Saved entries:
+++

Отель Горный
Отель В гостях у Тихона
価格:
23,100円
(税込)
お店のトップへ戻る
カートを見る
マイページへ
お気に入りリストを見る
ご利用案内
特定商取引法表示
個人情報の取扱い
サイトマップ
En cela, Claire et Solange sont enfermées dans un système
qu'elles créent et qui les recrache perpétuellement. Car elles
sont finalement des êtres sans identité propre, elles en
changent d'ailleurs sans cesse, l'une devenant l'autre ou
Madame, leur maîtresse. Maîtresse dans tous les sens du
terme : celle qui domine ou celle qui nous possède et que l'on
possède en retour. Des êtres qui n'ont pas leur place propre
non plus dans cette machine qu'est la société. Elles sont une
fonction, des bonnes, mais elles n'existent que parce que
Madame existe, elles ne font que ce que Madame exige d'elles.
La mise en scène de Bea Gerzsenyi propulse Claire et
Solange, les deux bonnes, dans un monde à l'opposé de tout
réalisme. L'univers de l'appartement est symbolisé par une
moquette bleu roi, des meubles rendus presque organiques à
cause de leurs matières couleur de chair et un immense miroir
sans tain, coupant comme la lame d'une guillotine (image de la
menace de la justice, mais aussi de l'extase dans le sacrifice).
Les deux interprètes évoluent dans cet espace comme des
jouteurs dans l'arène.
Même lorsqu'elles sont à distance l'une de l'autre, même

+++

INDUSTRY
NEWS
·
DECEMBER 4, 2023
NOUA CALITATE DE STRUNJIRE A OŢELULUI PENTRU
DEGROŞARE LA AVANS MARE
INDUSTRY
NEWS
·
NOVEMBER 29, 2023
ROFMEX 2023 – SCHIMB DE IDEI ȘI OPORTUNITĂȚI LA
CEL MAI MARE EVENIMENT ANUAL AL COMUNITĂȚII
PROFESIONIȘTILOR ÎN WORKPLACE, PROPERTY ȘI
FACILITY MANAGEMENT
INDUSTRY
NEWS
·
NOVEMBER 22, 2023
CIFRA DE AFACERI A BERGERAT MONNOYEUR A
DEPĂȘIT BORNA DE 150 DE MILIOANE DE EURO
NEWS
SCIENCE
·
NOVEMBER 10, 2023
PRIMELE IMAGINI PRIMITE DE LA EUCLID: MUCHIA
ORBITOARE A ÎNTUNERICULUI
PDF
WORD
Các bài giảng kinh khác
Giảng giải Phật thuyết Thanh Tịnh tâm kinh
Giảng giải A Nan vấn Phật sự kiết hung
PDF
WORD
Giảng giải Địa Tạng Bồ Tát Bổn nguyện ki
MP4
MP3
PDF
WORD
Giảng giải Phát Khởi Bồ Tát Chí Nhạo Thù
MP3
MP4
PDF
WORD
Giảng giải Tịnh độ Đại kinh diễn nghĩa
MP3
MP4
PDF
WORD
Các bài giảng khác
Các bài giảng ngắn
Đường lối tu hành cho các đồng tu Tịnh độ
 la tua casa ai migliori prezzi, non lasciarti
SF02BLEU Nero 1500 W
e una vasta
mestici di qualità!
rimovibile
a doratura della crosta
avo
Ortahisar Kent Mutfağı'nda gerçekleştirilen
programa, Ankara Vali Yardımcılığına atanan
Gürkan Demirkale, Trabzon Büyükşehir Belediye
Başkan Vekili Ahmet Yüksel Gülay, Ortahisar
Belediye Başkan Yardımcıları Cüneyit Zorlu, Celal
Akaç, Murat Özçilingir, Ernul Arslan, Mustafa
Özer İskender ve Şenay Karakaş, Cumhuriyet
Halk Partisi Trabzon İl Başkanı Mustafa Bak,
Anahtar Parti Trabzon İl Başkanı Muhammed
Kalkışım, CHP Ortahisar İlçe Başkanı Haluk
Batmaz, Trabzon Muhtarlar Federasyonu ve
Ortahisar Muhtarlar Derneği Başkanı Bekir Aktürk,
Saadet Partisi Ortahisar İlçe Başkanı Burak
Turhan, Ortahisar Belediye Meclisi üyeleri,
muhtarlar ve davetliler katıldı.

+++

Exercise instructions
Copy the lines above exactly. Start with the line containing "Đường lối tu hành cho các đồng tu Tịnh độ", end with the line containing "Özer İskender ve Şenay Karakaş, Cumhuriyet", and include both.

Solution to this exercise
Đường lối tu hành cho các đồng tu Tịnh độ
 la tua casa ai migliori prezzi, non lasciarti
SF02BLEU Nero 1500 W
e una vasta
mestici di qualità!
rimovibile
a doratura della crosta
avo
Ortahisar Kent Mutfağı'nda gerçekleştirilen
programa, Ankara Vali Yardımcılığına atanan
Gürkan Demirkale, Trabzon Büyükşehir Belediye
Başkan Vekili Ahmet Yüksel Gülay, Ortahisar
Belediye Başkan Yardımcıları Cüneyit Zorlu, Celal
Akaç, Murat Özçilingir, Ernul Arslan, Mustafa
Özer İskender ve Şenay Karakaş, Cumhuriyet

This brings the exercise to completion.